HowTo: Backup your sites with Rsync

kblessinggr

PedoBeard
Sep 15, 2008
5,723
80
0
G.R., Michigan
www.kbeezie.com
First - Get some sort off-server location that you can backup your stuff on a regular basis, I recommend ServerSync, they provide Raid-6 (2-drive redundant failure protection) with no transfer limit, and they're pretty cheap, 5$ a month for 20GB of storage or 10$ for 50GB (I'm doing the 50GB plan). Can be FTP'd, SSH, SCP, Rsync, etc.

Second - Prepare your remote location to receive the backup, for example, on mine I just simply created a folder called backup, followed by the server name, resulting in /home/kbeezie/backup/kbeezie.com/.
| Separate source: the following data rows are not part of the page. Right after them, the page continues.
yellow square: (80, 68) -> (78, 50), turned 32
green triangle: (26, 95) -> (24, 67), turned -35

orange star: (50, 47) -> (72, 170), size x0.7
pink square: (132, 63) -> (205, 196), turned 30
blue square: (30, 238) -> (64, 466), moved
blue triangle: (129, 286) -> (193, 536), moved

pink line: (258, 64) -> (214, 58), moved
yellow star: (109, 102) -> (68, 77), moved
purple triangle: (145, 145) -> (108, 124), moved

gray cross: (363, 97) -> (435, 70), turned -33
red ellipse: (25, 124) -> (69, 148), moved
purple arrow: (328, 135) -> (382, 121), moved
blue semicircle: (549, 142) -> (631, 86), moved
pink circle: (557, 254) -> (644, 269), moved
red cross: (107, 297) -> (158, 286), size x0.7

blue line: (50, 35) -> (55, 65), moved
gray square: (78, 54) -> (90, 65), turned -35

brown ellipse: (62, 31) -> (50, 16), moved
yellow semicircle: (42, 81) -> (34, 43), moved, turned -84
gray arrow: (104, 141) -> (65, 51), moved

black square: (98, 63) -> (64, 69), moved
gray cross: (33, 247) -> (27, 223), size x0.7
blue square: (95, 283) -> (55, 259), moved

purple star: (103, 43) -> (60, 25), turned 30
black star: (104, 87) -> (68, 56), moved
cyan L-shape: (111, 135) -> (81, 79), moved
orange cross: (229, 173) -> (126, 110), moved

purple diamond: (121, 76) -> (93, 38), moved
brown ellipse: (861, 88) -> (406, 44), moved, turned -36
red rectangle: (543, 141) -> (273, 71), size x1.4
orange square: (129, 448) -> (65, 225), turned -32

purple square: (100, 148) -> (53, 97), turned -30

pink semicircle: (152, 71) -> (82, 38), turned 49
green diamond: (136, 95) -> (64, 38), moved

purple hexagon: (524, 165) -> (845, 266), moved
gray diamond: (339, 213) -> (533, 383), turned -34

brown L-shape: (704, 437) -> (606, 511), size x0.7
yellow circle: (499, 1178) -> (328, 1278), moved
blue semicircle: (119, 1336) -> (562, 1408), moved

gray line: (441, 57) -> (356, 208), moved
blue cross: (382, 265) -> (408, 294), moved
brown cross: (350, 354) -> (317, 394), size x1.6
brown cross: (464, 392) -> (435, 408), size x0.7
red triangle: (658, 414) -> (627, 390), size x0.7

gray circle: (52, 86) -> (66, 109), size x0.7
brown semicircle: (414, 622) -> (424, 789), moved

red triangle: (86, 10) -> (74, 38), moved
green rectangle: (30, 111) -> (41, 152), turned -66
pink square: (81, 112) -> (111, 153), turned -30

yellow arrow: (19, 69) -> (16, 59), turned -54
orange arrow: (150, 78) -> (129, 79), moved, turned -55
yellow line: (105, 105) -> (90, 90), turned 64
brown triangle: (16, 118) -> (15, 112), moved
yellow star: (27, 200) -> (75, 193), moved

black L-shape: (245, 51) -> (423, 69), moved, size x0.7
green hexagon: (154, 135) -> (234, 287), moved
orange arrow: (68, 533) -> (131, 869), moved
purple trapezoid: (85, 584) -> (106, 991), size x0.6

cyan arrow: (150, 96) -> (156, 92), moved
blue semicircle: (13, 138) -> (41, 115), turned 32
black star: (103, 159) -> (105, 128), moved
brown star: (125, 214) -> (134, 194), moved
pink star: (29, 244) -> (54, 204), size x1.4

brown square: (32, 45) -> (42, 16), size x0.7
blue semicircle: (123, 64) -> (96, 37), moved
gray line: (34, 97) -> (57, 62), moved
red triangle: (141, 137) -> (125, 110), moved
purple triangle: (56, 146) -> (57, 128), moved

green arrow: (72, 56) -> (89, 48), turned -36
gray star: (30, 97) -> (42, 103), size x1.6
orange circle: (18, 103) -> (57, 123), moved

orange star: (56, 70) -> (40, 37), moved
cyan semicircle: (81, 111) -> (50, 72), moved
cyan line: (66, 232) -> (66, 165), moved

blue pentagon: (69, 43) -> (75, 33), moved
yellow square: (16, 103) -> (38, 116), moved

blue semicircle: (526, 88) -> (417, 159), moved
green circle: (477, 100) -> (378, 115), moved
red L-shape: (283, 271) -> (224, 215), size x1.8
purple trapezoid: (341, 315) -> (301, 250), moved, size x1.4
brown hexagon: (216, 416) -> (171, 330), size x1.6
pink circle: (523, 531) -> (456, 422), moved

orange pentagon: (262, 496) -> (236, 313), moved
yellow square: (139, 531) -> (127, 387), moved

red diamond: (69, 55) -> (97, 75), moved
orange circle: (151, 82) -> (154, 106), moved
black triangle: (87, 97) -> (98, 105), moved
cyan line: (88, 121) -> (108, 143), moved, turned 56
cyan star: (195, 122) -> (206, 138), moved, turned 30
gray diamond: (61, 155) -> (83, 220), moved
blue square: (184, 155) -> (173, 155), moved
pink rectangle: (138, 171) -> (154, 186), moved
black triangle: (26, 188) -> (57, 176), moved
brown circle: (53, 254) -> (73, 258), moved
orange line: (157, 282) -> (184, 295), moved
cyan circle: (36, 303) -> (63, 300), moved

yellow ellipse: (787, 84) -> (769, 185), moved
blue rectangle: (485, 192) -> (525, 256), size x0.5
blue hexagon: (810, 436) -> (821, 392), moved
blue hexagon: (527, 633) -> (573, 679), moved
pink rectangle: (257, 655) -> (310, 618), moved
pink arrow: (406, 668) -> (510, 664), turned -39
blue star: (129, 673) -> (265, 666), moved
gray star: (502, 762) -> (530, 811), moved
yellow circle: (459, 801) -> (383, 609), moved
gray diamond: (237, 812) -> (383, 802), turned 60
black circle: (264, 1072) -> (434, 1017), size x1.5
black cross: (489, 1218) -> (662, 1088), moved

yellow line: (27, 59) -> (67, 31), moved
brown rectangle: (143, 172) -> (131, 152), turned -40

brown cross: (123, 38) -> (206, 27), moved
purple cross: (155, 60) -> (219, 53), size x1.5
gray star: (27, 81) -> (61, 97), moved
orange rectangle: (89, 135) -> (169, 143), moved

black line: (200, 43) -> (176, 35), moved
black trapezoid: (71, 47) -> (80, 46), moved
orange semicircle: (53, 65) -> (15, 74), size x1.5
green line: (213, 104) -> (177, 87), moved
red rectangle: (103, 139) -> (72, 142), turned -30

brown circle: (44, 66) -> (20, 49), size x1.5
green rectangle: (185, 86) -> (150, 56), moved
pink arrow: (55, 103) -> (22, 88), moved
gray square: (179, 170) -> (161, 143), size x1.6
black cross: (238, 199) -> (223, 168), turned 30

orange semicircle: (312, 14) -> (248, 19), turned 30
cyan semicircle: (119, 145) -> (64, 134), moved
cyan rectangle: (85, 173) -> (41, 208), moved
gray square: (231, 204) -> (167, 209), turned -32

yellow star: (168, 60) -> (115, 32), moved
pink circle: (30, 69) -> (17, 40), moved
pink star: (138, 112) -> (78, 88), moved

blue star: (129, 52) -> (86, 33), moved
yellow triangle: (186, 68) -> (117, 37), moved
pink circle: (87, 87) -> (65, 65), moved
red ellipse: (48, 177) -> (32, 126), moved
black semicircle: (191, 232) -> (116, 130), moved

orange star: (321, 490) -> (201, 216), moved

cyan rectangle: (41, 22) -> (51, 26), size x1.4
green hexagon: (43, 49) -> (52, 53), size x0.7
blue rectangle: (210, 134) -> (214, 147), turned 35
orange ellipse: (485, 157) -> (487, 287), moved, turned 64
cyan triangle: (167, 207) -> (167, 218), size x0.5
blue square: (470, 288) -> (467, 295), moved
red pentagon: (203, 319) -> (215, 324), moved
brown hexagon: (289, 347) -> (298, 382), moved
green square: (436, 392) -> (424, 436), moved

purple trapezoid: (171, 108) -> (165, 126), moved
Third - create a bash script to backup your databases, followed by actually committing the rsync process. Make a file , say backup.sh
(repeat the mysqldump line for as many databases as you have)

Code:
#!/bin/sh

date=`date '+%m-%d-%y'`
mysqldump -u database_username -pdatabase_password database_name > ~/mysql_backup/database_name.$date
rsync -e ssh -az /home/username/ username@serversync-ip:/home/username/backup/server-name/

we'll need to make sure the script can be executed so on the server after uploading it (preferably to your home folder, but not in a publicly accessible folder such as where your website files lie, since you'll have database passwords in the shell script)

Code:
chmod +x backup.sh

We'll then want to setup a cron job, to perform this backup nightly, lets say 3AM based on the server time.

Code:
crontab -e

Then type in the following (if it pulls up vi, press 'i' to insert text, then ESC to get out of insert mode, then shift+zz to save and exit)

Code:
0 3 * * * /path/to/backup.sh > /dev/null 2>&1

The last bit silences the output.

If you wish to manually execute the backup script you can do so by directly calling it.

Code:
/path/to/backup.sh

If you wish to just run the rsync command and see progress as it runs, do the following.

Code:
rsync -e ssh -avvz --progress /home/username/ username@serversync-ip:/home/username/backup/server-name/

example

On my personal VPS, I run an nginx webserver, no control panel, all my websites are store under /opt/html, my database backups get store under /opt/mysql_backup, so the above script would be something like this.

Code:
#!/bin/sh

date=`date '+%m-%d-%y'`
mysqldump -u database_username -pdatabase_password database_name > /opt/mysql_backup/database_name.$date
#times the number of extra mysql databases
rsync -e ssh -az /opt/html/ username@serversync-ip:/home/username/backup/server-name/

The first time it runs it'll transfer every file I have under /opt/html, every other time it runs, it'll only transfer files that have been changed (in which case the database backups will always transfer because they're new files with new dates, remove the date from the file name if you want the backups to overwrite the latest mysql backup in the same folder.)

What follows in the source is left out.